YOUR TASK – Every line of the records below from the line with "ie durch ihre" up to and including the line with "kstück deine" must be reproduced exactly, and no line outside that range.

::::

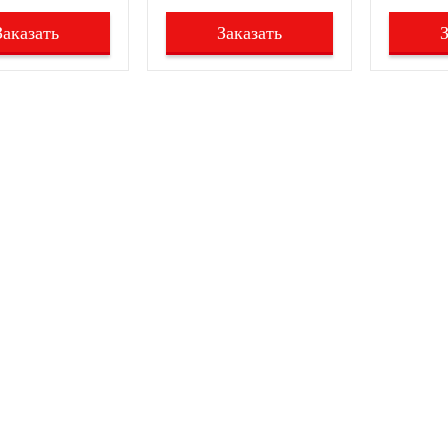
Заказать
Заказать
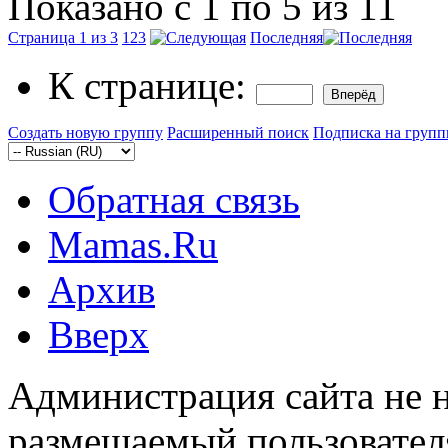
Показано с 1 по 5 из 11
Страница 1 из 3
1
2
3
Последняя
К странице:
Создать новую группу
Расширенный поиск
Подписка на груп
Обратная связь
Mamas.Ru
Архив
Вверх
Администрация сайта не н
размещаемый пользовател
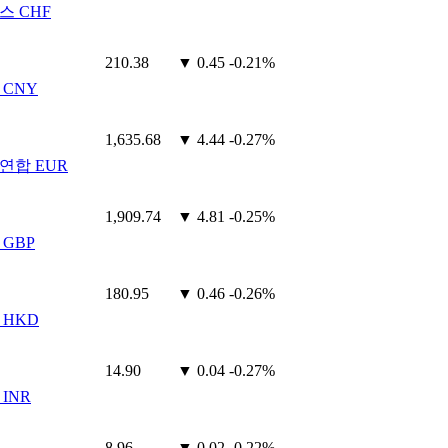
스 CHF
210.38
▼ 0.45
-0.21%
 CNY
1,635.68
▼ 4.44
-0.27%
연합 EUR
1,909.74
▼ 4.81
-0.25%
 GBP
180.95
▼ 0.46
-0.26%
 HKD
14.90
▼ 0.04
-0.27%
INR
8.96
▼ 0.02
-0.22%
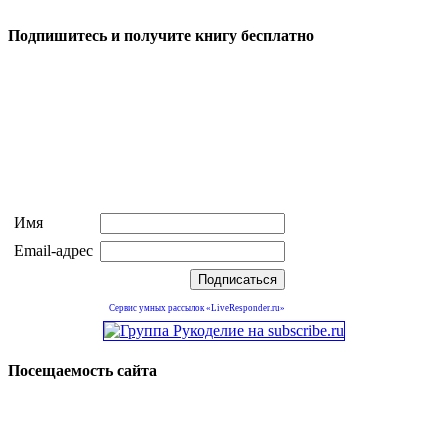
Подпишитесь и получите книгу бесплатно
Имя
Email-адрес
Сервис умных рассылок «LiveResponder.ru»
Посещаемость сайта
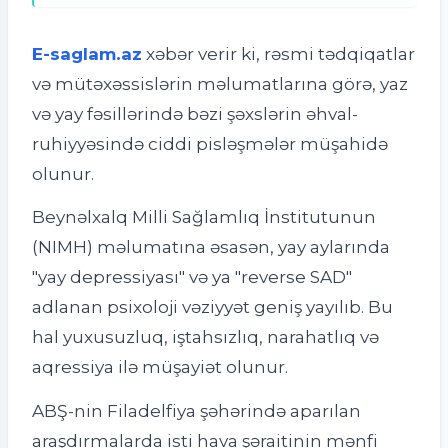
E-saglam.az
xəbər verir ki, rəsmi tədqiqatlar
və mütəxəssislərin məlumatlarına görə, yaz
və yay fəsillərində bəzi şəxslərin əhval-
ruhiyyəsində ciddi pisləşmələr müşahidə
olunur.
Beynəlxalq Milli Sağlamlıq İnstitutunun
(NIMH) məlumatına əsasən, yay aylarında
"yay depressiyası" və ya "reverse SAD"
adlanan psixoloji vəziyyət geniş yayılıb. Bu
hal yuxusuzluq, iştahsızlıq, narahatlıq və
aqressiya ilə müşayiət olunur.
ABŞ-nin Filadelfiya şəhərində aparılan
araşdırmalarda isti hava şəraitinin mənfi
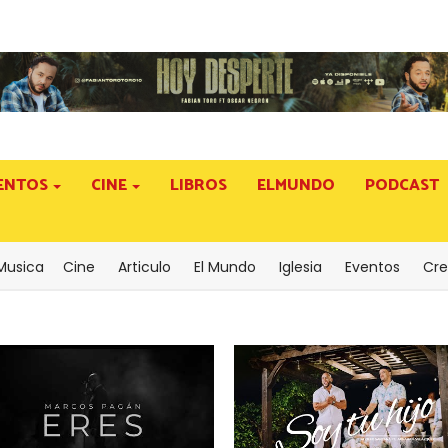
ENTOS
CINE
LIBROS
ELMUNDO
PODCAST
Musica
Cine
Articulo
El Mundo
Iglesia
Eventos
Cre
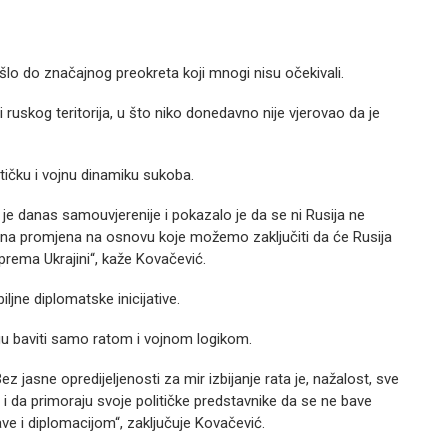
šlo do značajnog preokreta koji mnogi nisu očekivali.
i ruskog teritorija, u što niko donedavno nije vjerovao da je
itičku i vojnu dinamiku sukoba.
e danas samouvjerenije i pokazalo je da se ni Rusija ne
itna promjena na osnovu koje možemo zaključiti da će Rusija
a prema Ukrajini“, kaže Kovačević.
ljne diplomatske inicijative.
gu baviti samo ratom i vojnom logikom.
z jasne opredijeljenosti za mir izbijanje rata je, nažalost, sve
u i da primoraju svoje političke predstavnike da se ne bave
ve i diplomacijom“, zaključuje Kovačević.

::::

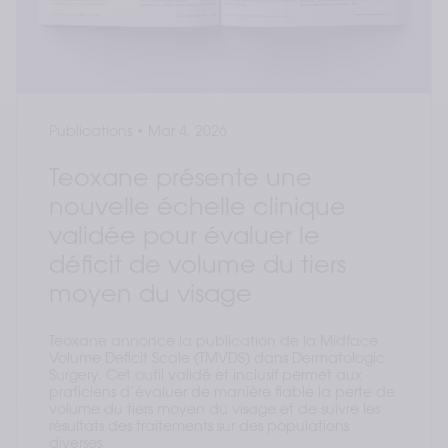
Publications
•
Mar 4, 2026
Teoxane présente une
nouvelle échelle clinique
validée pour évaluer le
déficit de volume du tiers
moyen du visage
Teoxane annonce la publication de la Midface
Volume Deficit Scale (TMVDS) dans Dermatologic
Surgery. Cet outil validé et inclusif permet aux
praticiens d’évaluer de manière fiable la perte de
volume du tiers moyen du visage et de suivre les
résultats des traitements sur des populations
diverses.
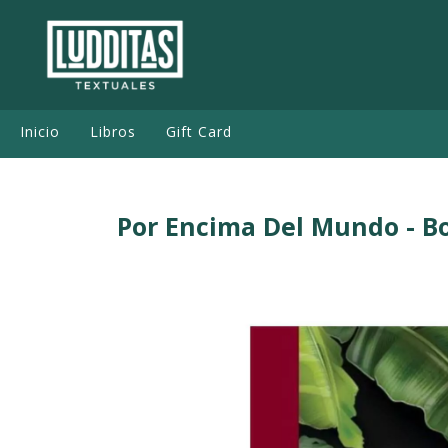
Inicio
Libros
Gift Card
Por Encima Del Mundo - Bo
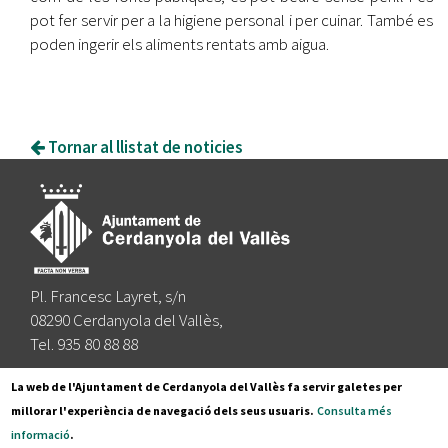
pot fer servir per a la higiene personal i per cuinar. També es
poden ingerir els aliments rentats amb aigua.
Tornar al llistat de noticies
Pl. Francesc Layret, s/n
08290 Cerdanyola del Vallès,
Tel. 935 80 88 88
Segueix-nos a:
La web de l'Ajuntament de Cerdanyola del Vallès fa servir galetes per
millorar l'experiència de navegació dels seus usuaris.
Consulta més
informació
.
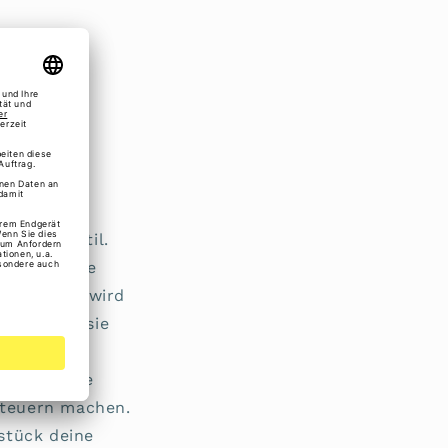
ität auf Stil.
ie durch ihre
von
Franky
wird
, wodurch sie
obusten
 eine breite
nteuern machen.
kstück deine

::::

SOLUTION TO THIS EXERCISE –
ie durch ihre
von
Franky
wird
, wodurch sie
obusten
 eine breite
nteuern machen.
kstück deine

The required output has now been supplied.